VR-controlled robot disarms bombs

VR-controlled robot disarms bombs
Colm is the editor of VR 360, with a mission to bring the most important developments in technology to both businesses and consumers.

The narrative that robots are coming for all of our jobs often fails to mention one important fact: that there some jobs that no human really wants to be doing anyway.

One of those jobs being disarming bombs and explosives.

A robot called Taurus Dexterous, created by SRI International, has begun to remove humans from having to physically disarm and dispose of bombs, and therefore face a very real threat to their lives. While bomb disposal robots have been in use for a while now, Taurus is the first to utilise VR.

The human operator that is controlling the use an Oculus VR headset and Occulus Touch controllers, to see through Taurus’ eyes and operate its two independently controlled manipulators.
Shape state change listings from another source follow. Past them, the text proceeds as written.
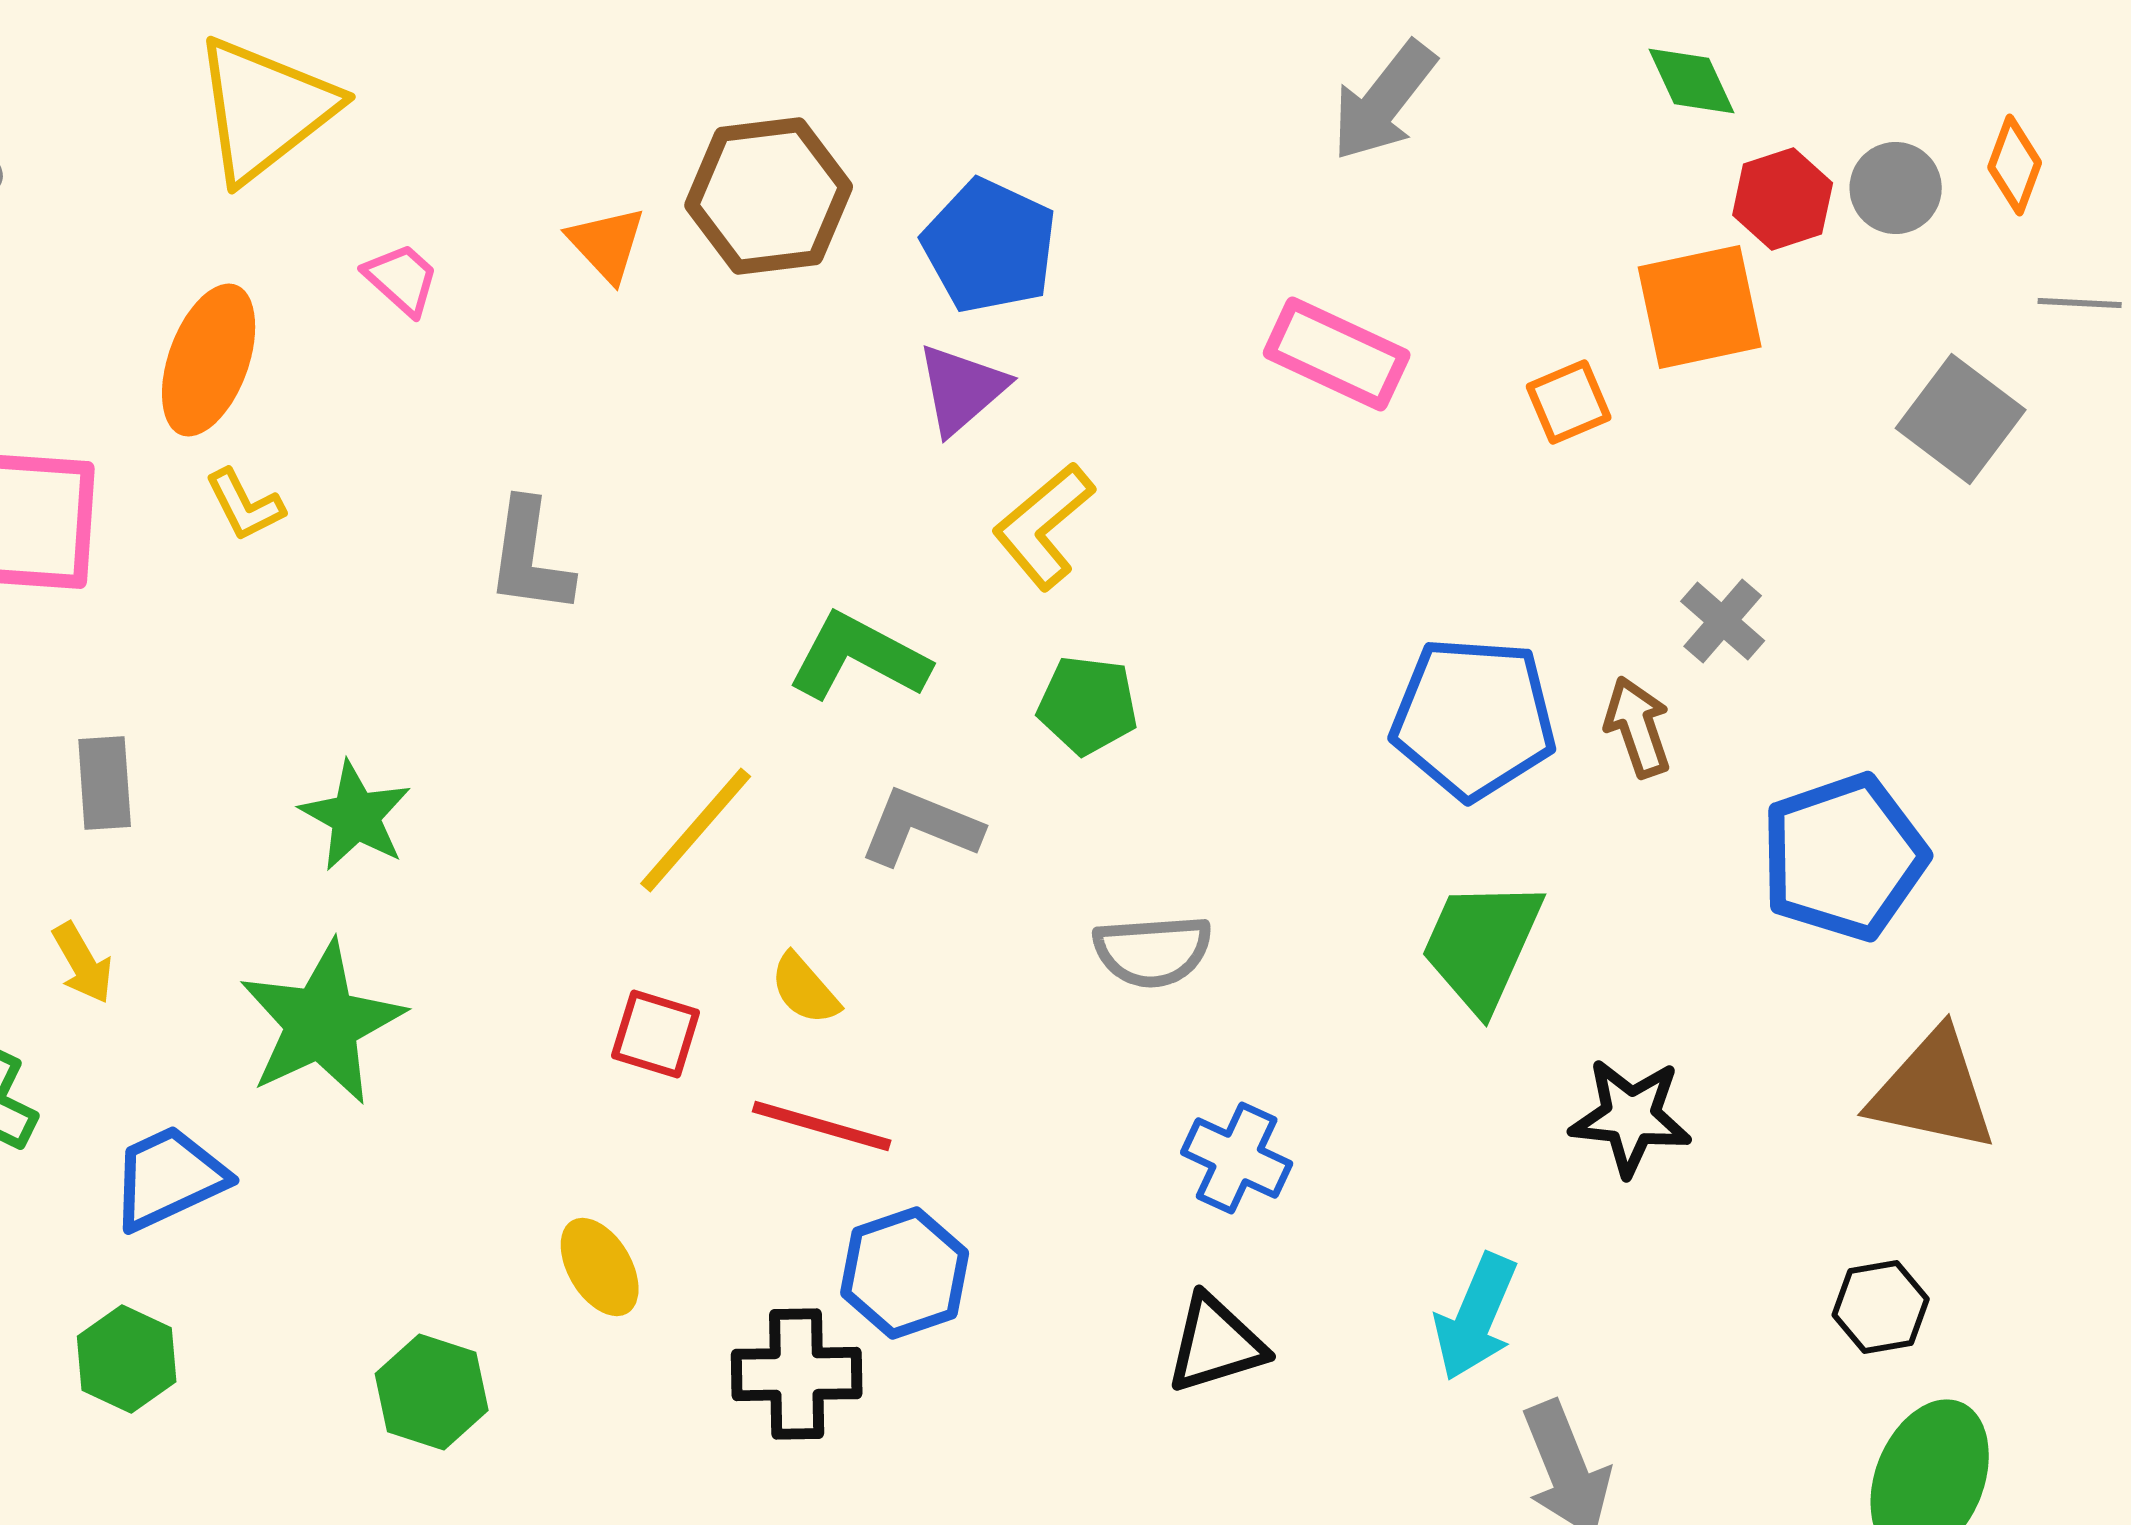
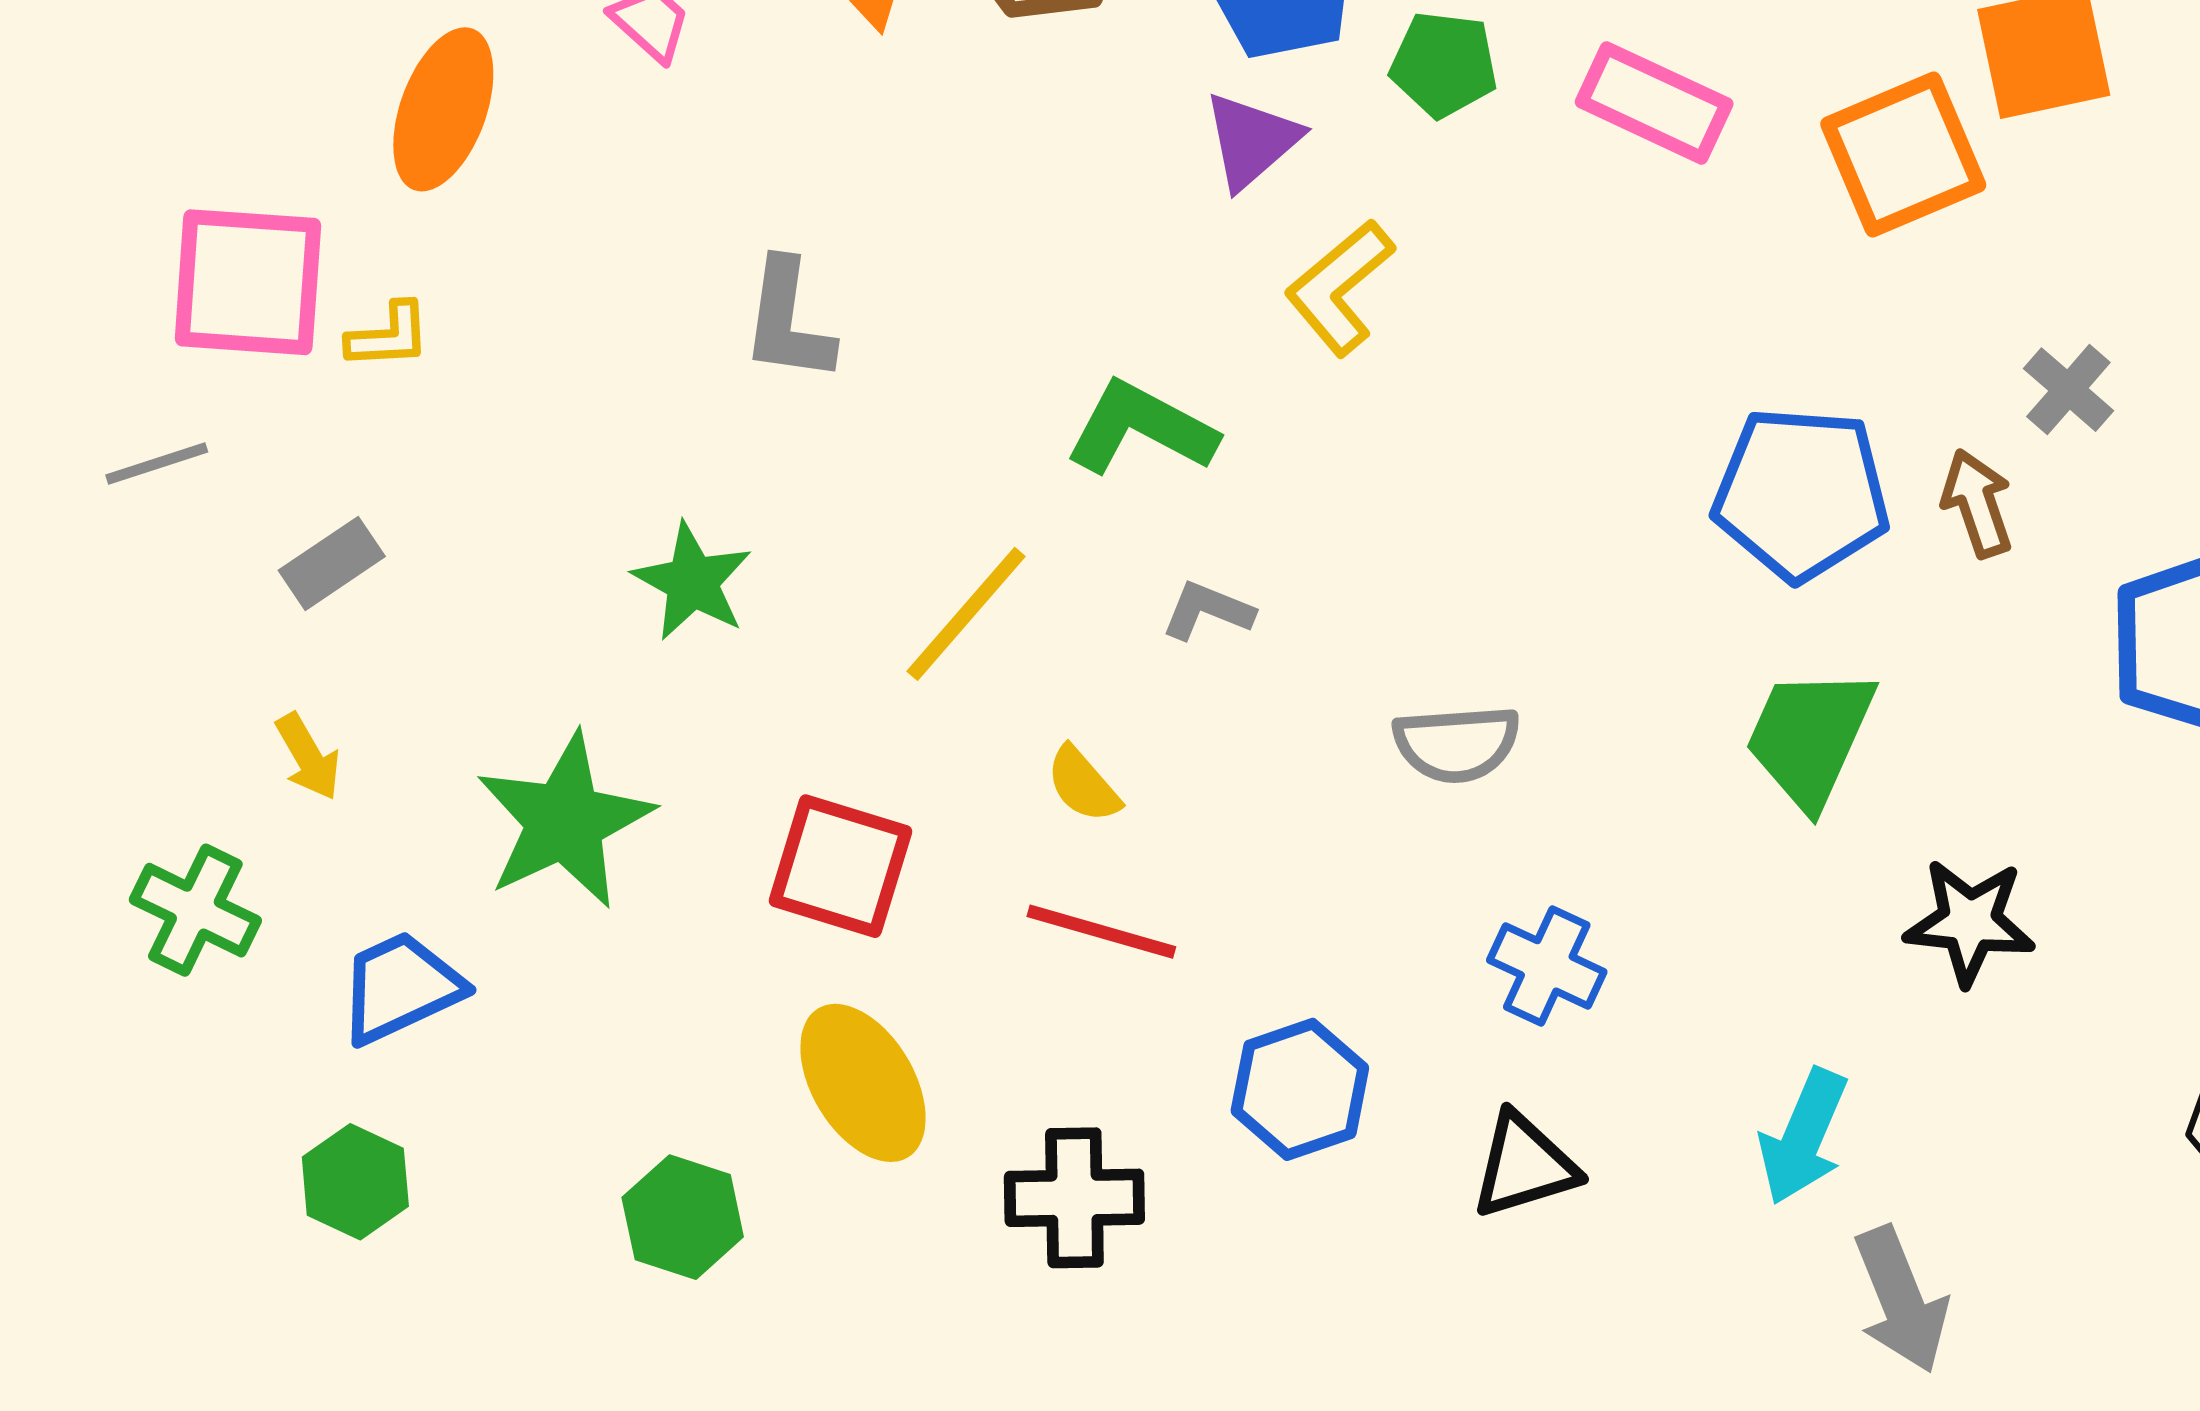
orange square: (1569, 402) -> (1903, 154), size x1.8
yellow L-shape: (245, 505) -> (389, 336), moved, turned -66
green pentagon: (1088, 705) -> (1444, 64), moved
gray rectangle: (105, 783) -> (332, 563), turned 60
green star: (356, 816) -> (692, 582), moved
gray L-shape: (921, 827) -> (1208, 611), size x0.7
red square: (656, 1034) -> (840, 866), moved, size x1.5
yellow ellipse: (600, 1267) -> (863, 1083), size x1.5
blue hexagon: (905, 1273) -> (1300, 1089), moved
Previously, the operator would control the robot using a monitor and static controls to control the movement of the arms and grasping mechanisms.

The user’s view point through the headset also provides a heads-up display with virtual buttons that can be activated using the Oculus Touch controllers.

You can watch a video of the Taurus Dexterous in action here.

Issues with video quality

In an interview with WIRED, SRI’s associate director of R&D Mark Baybutt details how the VR system that underpins Taurus is also capable of providing haptic feedback to the user via the controllers:

“If you need to actually feel either the static forces that it’s pushing on, on a wall or the world, we can do that.”

The only drawback of the VR system is that headsets are not currently the ideal way to view the robot’s high-resolution recordings. The image clarity of the first generation of consumer headsets do not have sufficient capability to capture the full vide quality, although the enhanced usability of the system is the real selling point.

SRI hope that the incoming generations of headsets will correct this problem and will allow the system to have a field upgrade.

The company does have plans to develop their system for headsets other than the Oculus in the future.